Primordial black holes can account for all or part of dark matter in the early universe [1,2,3,4,5,6], and they can also seed supermassive black holes observed in centers of galaxies [7,8,9,10]. Furthermore, they could be responsible for some of the gravitational wave signals observed by LIGO [11,12,13,14].

The high-density environment in the early universe suggests that black holes may be produced if there is a sufficient degree of inhomogeneity [1,2,3]. However, the density perturbations that seeded the observed structures were too small for PBH formation. Some additional power could be generated on certain scales by inflaton dynamics [4], and many models have focused on this possibility [15, 16].

However, the presence of even a single scalar field (such as the Higgs field, if it has the right potential at large VEV, or some other fields, such as those predicted by supersymmetry) can result in large inhomogeneities on some scales. The origin of such inhomogeneities is in instability that causes fragmentation of a scalar condensate [17]. The instability leads to matter like state, in which the matter component is composed of large-mass lumps of the scalar field. Since the energy density in the matter component scales slower than the radiation matter density, the lumpy scalar field can come to dominate the energy density. The field lumps are large and relatively few, and the density fluctuations are much larger than in the case of matter made up of a huge number of small particles. Therefore, it is much more likely to find some patches of space in which the density contrast is of order one, which is necessary condition for PBH formation. Another condition, of near spherical symmetry, is also satisfied in some small subset of the universe.

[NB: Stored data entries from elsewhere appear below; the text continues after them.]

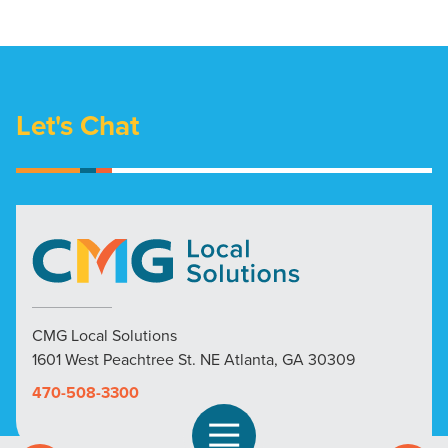
Let's Chat
CMG Local Solutions
1601 West Peachtree St. NE Atlanta, GA 30309
470-508-3300
Open Navigation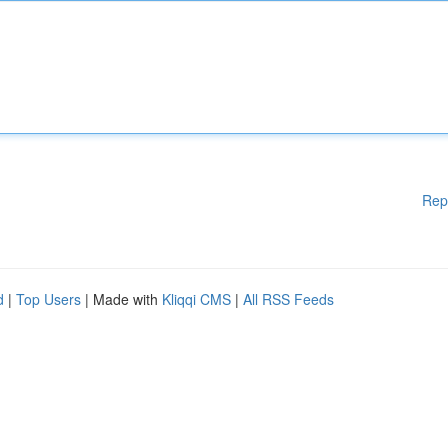
Rep
d
|
Top Users
| Made with
Kliqqi CMS
|
All RSS Feeds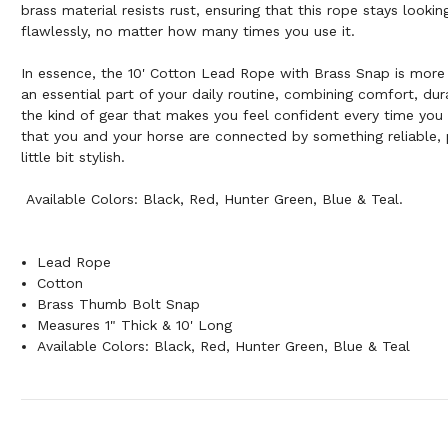
brass material resists rust, ensuring that this rope stays looki
flawlessly, no matter how many times you use it.
In essence, the 10' Cotton Lead Rope with Brass Snap is more 
an essential part of your daily routine, combining comfort, durab
the kind of gear that makes you feel confident every time you 
that you and your horse are connected by something reliable, p
little bit stylish.
Available Colors: Black, Red, Hunter Green, Blue & Teal.
Lead Rope
Cotton
Brass Thumb Bolt Snap
Measures 1" Thick & 10' Long
Available Colors: Black, Red, Hunter Green, Blue & Teal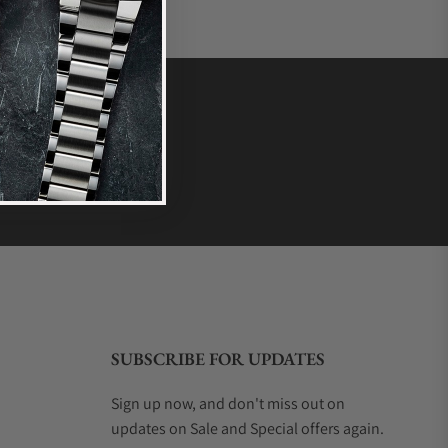
SUBSCRIBE FOR UPDATES
Sign up now, and don't miss out on
updates on Sale and Special offers again.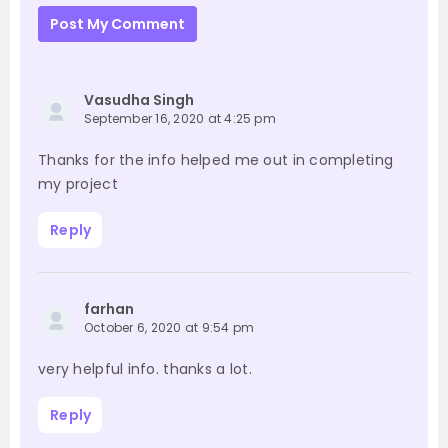
Post My Comment
Vasudha Singh
September 16, 2020 at 4:25 pm
Thanks for the info helped me out in completing
my project
Reply
farhan
October 6, 2020 at 9:54 pm
very helpful info. thanks a lot.
Reply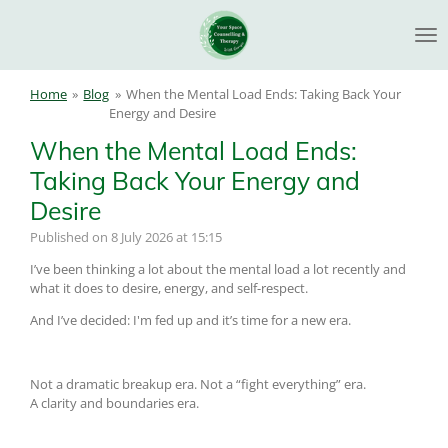
Skip
to
main
content
Home
»
Blog
»
When the Mental Load Ends: Taking Back Your
Energy and Desire
When the Mental Load Ends:
Taking Back Your Energy and
Desire
Published on 8 July 2026 at 15:15
I’ve been thinking a lot about the mental load a lot recently and
what it does to desire, energy, and self-respect.
And I’ve decided: I'm fed up and it’s time for a new era.
Not a dramatic breakup era. Not a “fight everything” era.
A clarity and boundaries era.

2 Scalar Field Instability and PBH Formation

During inflation, scalar fields with masses smaller than the Hubble parameter develop large expectation values [18,19,20,21]. After inflation is over, the field relaxes to the minimum of its effective potential. There is a well-known instability that can set in during the coherent motion of the scalar field [17]. If the second derivative of the potential is sufficiently small or negative, an initially homogeneous condensate fragments into lumps of scalar field or Q-balls [21], as shown in the left panel of Fig. 1. The right panel shows the timeline of one such model [22], in which the scalar lumps come to dominate the energy density at time \(t_Q\).

Fig. 1
figure 1

Fragmentation of the scalar field (left panel, see Ref. [17]) can lead to a matter dominated stage with relatively few giant particles, which thus exhibit large density fluctuations [22, 23]. These density fluctuations, which lead to PBH production, are different from primordial density fluctuations seeding cosmic structures

Eventually, the scalar lumps decay, and the radiation dominated era resumes. However, during the intermediate matter dominated era, PBH can be produced.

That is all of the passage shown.